Page-level text extractions:
+ + + + + + +

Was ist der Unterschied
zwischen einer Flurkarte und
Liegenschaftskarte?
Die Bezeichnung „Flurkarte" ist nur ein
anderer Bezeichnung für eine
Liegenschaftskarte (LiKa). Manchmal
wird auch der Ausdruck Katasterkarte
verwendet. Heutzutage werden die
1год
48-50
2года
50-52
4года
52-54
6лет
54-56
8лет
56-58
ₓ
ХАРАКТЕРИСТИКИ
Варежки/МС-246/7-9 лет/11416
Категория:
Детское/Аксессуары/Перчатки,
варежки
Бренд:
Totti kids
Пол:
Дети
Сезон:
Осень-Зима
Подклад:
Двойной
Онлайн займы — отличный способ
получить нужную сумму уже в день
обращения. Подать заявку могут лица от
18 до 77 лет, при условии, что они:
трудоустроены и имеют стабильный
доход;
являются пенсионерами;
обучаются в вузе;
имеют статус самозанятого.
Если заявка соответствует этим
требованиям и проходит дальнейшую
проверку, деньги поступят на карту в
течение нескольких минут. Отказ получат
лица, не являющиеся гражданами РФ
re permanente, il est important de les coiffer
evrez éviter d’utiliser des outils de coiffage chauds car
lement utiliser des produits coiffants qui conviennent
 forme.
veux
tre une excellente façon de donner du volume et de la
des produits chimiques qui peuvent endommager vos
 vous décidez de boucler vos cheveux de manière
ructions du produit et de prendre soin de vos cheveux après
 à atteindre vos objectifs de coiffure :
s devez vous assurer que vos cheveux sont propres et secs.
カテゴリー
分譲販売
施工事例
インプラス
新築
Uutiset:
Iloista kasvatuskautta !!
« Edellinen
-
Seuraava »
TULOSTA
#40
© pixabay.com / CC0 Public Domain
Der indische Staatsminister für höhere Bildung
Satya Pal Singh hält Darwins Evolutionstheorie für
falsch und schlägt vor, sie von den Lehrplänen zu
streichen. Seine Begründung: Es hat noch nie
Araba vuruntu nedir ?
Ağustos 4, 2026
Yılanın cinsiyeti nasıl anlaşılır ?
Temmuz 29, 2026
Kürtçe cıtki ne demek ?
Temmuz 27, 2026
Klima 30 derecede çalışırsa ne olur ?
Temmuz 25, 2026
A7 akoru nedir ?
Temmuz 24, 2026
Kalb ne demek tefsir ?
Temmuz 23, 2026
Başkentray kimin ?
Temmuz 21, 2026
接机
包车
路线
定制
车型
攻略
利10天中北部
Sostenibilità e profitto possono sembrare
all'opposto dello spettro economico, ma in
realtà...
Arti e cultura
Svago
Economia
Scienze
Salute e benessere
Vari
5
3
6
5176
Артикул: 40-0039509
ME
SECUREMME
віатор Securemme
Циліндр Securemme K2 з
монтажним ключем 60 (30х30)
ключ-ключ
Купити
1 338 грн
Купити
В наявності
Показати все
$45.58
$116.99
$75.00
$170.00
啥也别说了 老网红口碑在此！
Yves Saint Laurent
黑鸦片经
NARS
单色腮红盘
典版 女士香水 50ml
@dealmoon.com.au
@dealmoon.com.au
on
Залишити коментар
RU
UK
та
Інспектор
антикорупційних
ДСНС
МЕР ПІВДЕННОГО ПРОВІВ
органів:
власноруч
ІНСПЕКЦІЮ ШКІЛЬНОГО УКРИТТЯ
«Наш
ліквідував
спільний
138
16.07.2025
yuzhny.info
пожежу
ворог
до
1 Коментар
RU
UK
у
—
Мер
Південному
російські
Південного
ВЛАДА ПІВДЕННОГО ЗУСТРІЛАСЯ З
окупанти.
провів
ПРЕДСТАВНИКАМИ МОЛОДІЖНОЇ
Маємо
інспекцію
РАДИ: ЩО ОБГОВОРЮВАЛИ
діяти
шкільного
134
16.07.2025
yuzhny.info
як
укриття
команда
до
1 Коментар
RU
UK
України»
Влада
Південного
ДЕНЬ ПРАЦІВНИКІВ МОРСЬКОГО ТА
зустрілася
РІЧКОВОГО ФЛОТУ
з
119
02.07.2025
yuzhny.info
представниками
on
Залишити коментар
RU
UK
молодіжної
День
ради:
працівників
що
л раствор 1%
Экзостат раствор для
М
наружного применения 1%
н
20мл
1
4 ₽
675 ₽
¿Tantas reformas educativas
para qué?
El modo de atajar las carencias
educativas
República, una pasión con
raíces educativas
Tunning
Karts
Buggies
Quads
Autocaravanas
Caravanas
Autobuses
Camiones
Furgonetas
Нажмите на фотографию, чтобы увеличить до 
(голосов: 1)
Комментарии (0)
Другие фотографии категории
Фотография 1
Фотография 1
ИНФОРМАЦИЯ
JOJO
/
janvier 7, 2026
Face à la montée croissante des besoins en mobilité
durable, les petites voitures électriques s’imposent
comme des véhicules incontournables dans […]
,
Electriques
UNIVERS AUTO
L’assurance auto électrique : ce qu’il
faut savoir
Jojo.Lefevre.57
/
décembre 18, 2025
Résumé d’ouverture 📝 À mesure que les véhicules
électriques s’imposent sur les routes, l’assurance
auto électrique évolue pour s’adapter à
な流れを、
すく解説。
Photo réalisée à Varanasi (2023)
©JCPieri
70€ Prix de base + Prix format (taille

+ + + + + + +

* Your instructions:
Would you retype exactly the lines above, from the line with "zwischen einer Flurkarte und" to the line with "18 до 77 лет, при", with both end lines kept and nothing more?

* Exercise answer:
zwischen einer Flurkarte und
Liegenschaftskarte?
Die Bezeichnung „Flurkarte" ist nur ein
anderer Bezeichnung für eine
Liegenschaftskarte (LiKa). Manchmal
wird auch der Ausdruck Katasterkarte
verwendet. Heutzutage werden die
1год
48-50
2года
50-52
4года
52-54
6лет
54-56
8лет
56-58
ₓ
ХАРАКТЕРИСТИКИ
Варежки/МС-246/7-9 лет/11416
Категория:
Детское/Аксессуары/Перчатки,
варежки
Бренд:
Totti kids
Пол:
Дети
Сезон:
Осень-Зима
Подклад:
Двойной
Онлайн займы — отличный способ
получить нужную сумму уже в день
обращения. Подать заявку могут лица от
18 до 77 лет, при условии, что они:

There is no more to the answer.